6.           Tax Obligations.
 
(a)           Withholding Taxes.    Notwithstanding any contrary provision of this Award Agreement, no certificate representing the Shares will be issued to Participant, unless and until satisfactory arrangements (as determined by the Administrator) have been made by Participant with respect to the payment of income, employment and other taxes which the Company determines must be withheld with respect to such Shares.  To the extent determined appropriate by the Company in its discretion, it will have the right (but not the obligation) to satisfy any tax withholding obligations by reducing the number of Shares otherwise deliverable to Participant.  If Participant fails to make satisfactory arrangements for the payment of any required tax withholding obligations hereunder at the time of the Option exercise, Participant acknowledges and agrees that the Company may refuse to honor the exercise and refuse to deliver Shares if such withholding amounts are not delivered at the time of exercise.
 
(b)           Notice of Disqualifying Disposition of ISO Shares.    If the Option granted to Participant herein is an ISO, and if Participant sells or otherwise disposes of any of the Shares acquired pursuant to the ISO on or before the later of (i) the date two (2) years after the Grant Date, or (ii) the date one (1) year after the date of exercise, Participant must immediately notify the Company in writing of such disposition.
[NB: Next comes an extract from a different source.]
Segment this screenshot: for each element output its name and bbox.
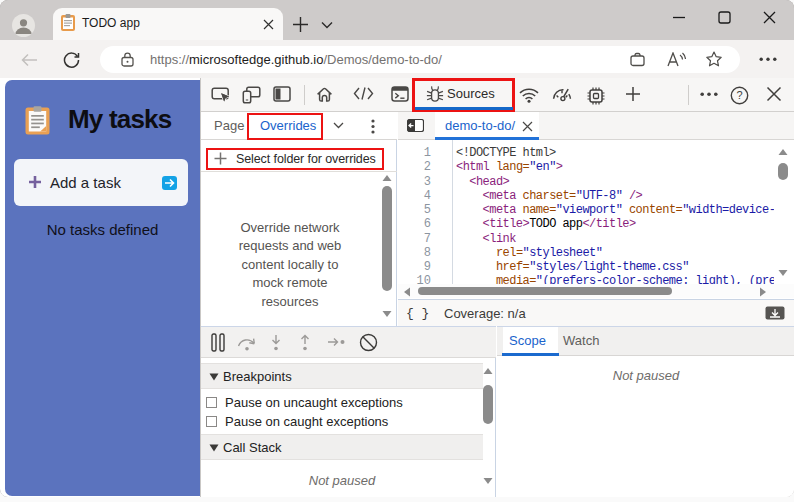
svg-text:?: ? (736, 89, 742, 101)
Participant agrees that, in the event of such a disqualifying disposition, Participant may be subject to income tax withholding by the Company on the compensation income recognized by Participant.
 
7.           Rights as Shareholder.    Neither Participant nor any person claiming under or through Participant will have any of the rights or privileges of a shareholder of the Company in respect of any Shares covered by any Award until the Participant becomes the record holder of such Shares.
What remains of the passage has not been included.